Print the entries below exactly as they appear, from the first line up to and including the line with "sık dile getirseler de… Sonunda, Ocak 1975’te". Do not print any pictures.

[Dataset entries]
##########
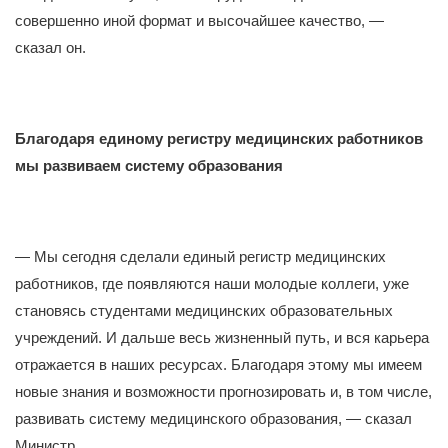
совершенно иной формат и высочайшее качество, —
сказал он.
Благодаря единому
регистру медицинских работников
мы развиваем систему образования
— Мы сегодня сделали единый регистр медицинских
работников, где появляются наши молодые коллеги, уже
становясь студентами медицинских образовательных
учреждений. И дальше весь жизненный путь, и вся карьера
отражается в наших ресурсах. Благодаря этому мы имеем
новые знания и возможности прогнозировать и, в том числе,
развивать систему медицинского образования, — сказал
Министр.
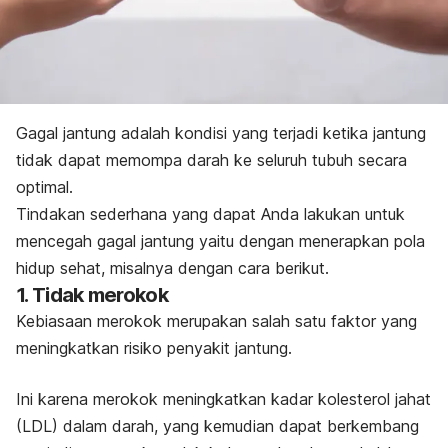
Gagal jantung adalah kondisi yang terjadi ketika jantung
tidak dapat memompa darah ke seluruh tubuh secara
optimal.
Tindakan sederhana yang dapat Anda lakukan untuk
mencegah gagal jantung yaitu dengan menerapkan
pola
hidup sehat, misalnya dengan cara berikut
.
1. Tidak merokok
Kebiasaan merokok merupakan salah satu faktor yang
meningkatkan risiko
penyakit jantung
.
Ini karena merokok meningkatkan kadar kolesterol jahat
(LDL) dalam darah, yang kemudian dapat berkembang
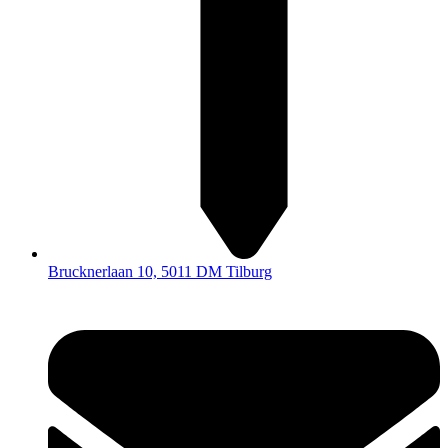
Brucknerlaan 10, 5011 DM Tilburg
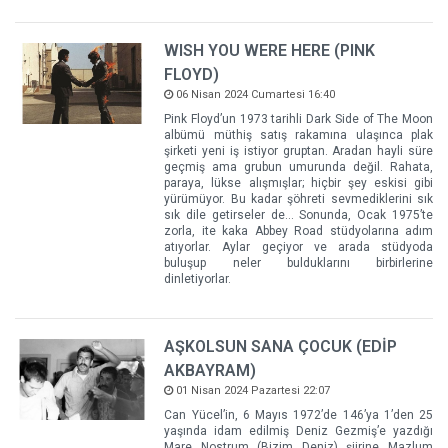
WISH YOU WERE HERE (PINK
FLOYD)
06 Nisan 2024 Cumartesi 16:40
Pink Floyd’un 1973 tarihli Dark Side of The Moon
albümü müthiş satış rakamına ulaşınca plak
şirketi yeni iş istiyor gruptan. Aradan hayli süre
geçmiş ama grubun umurunda değil. Rahata,
paraya, lükse alışmışlar; hiçbir şey eskisi gibi
yürümüyor. Bu kadar şöhreti sevmediklerini sık
sık dile getirseler de… Sonunda, Ocak 1975’te
zorla, ite kaka Abbey Road stüdyolarına adım
atıyorlar. Aylar geçiyor ve arada stüdyoda
buluşup neler bulduklarını birbirlerine
dinletiyorlar.
AŞKOLSUN SANA ÇOCUK (EDİP
AKBAYRAM)
01 Nisan 2024 Pazartesi 22:07
Can Yücel’in, 6 Mayıs 1972’de 146’ya 1’den 25
yaşında idam edilmiş Deniz Gezmiş’e yazdığı
Mare Nostrum (Bizim Deniz) şiirine Mazlum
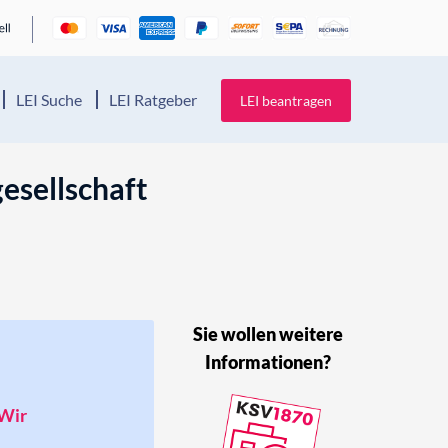
LEI Suche
LEI Ratgeber
LEI beantragen
sellschaft
Sie wollen weitere
Informationen?
 Wir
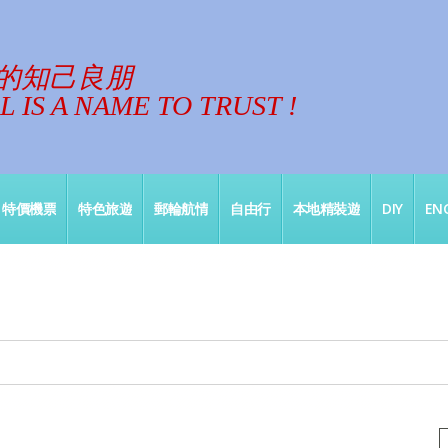
的知己良朋
 IS A NAME TO TRUST !
特價機票
特色旅遊
郵輪航情
自由行
本地精裝遊
DIY
ENG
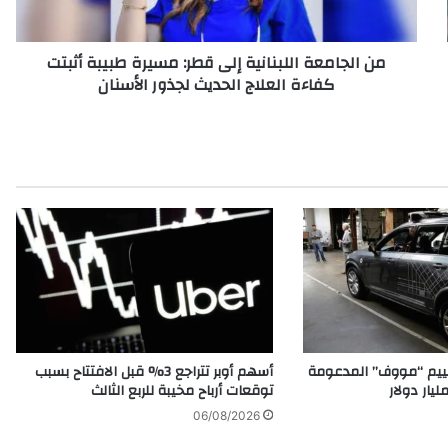
ع
ة
من الجامعة اللبنانية إلى قطر: مسيرة طبيبة أثبتت
ا
كفاءة العلاج الحديث لجذور الأسنان
ل
ل
ب
ن
ا
ن
ي
ة
إ
ل
ى
ق
ط
ر
قييم “مووف” المدعومة
أسهم أوبر تتراجع 3% قبل الافتتاح بسبب
:
توقعات أرباح مخيبة للربع الثالث
م
06/08/2026
س
ي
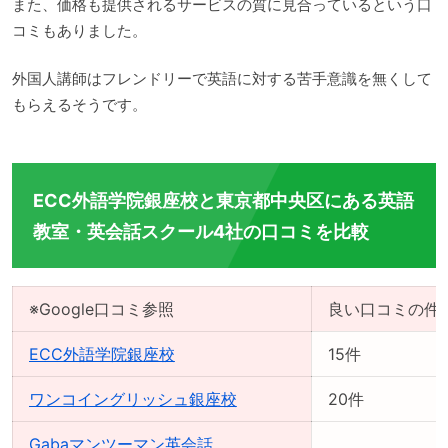
また、価格も提供されるサービスの質に見合っているという口
コミもありました。
外国人講師はフレンドリーで英語に対する苦手意識を無くして
もらえるそうです。
ECC外語学院銀座校と東京都中央区にある英語
教室・英会話スクール4社の口コミを比較
※Google口コミ参照
良い口コミの件
ECC外語学院銀座校
15件
ワンコイングリッシュ銀座校
20件
Gabaマンツーマン英会話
##########
* **Answer for the task**:
совершенно иной формат и высочайшее качество, —
сказал он.
Благодаря единому
регистру медицинских работников
мы развиваем систему образования
— Мы сегодня сделали единый регистр медицинских
работников, где появляются наши молодые коллеги, уже
становясь студентами медицинских образовательных
учреждений. И дальше весь жизненный путь, и вся карьера
отражается в наших ресурсах. Благодаря этому мы имеем
новые знания и возможности прогнозировать и, в том числе,
развивать систему медицинского образования, — сказал
Министр.
Gagal jantung adalah kondisi yang terjadi ketika jantung
tidak dapat memompa darah ke seluruh tubuh secara
optimal.
Tindakan sederhana yang dapat Anda lakukan untuk
mencegah gagal jantung yaitu dengan menerapkan
pola
hidup sehat, misalnya dengan cara berikut
.
1. Tidak merokok
Kebiasaan merokok merupakan salah satu faktor yang
meningkatkan risiko
penyakit jantung
.
Ini karena merokok meningkatkan kadar kolesterol jahat
(LDL) dalam darah, yang kemudian dapat berkembang
Brucknerlaan 10, 5011 DM Tilburg
WISH YOU WERE HERE (PINK
FLOYD)
06 Nisan 2024 Cumartesi 16:40
Pink Floyd’un 1973 tarihli Dark Side of The Moon
albümü müthiş satış rakamına ulaşınca plak
şirketi yeni iş istiyor gruptan. Aradan hayli süre
geçmiş ama grubun umurunda değil. Rahata,
paraya, lükse alışmışlar; hiçbir şey eskisi gibi
yürümüyor. Bu kadar şöhreti sevmediklerini sık
sık dile getirseler de… Sonunda, Ocak 1975’te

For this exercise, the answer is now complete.